:: EXERCISE PROMPT ::
Pull out every line below containing the word "työmaan".

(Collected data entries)
────────

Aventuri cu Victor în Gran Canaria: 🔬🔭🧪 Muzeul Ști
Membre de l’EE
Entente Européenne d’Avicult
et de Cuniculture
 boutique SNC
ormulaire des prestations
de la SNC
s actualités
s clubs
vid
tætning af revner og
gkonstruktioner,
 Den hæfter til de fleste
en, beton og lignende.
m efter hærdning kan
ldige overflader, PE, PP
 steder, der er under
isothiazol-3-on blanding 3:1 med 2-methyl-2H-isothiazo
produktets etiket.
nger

────────

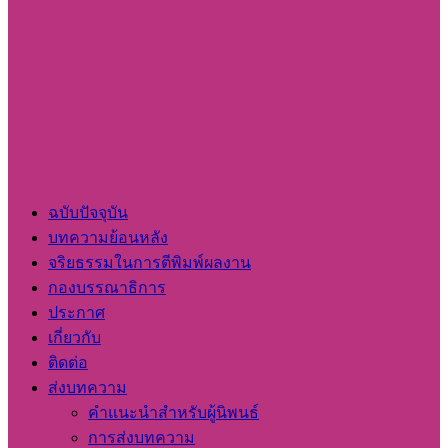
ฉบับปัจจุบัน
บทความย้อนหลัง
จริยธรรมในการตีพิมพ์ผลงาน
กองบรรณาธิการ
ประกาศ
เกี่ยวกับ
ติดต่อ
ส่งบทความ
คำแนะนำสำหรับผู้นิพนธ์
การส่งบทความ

────────

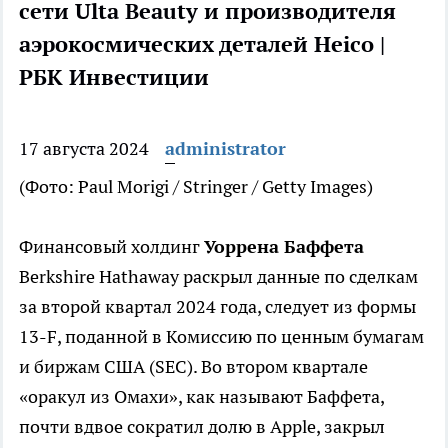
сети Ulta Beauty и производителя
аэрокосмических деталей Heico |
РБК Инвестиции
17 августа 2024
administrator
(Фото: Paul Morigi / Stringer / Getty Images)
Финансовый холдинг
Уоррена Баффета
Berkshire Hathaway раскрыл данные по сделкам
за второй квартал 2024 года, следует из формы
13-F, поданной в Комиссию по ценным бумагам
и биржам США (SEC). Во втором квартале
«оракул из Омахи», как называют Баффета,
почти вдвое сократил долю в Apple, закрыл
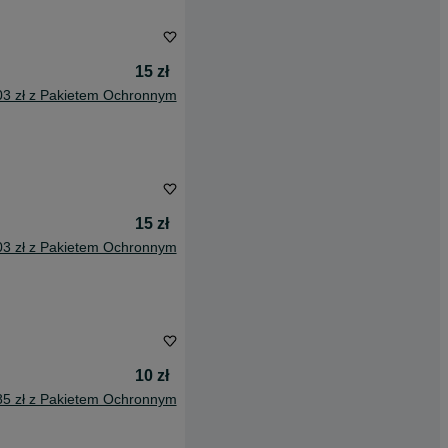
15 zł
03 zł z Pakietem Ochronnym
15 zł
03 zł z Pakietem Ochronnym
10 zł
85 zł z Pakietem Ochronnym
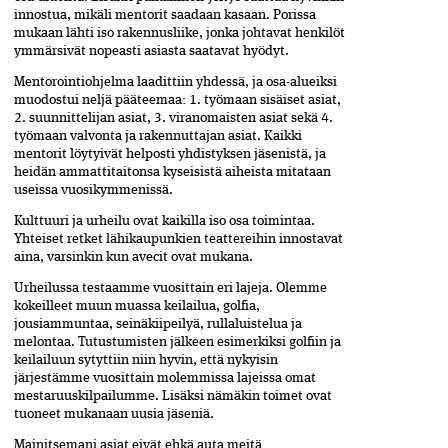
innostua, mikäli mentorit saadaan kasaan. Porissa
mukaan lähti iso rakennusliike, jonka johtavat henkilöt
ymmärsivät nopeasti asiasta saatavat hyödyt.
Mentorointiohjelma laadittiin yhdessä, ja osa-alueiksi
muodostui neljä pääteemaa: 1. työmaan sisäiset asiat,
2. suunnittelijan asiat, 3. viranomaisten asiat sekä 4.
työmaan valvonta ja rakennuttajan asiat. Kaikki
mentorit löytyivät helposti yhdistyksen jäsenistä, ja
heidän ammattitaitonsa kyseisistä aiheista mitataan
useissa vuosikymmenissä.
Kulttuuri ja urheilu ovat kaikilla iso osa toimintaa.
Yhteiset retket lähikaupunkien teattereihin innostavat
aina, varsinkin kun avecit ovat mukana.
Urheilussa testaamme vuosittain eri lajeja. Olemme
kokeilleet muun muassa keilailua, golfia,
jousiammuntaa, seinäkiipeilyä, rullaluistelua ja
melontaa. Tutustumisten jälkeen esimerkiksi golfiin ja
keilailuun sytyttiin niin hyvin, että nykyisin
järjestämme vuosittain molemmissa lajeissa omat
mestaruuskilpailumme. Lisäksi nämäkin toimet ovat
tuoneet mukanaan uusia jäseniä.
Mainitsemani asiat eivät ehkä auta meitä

────────

:: EXERCISE RESPONSE ::
muodostui neljä pääteemaa: 1. työmaan sisäiset asiat,
työmaan valvonta ja rakennuttajan asiat. Kaikki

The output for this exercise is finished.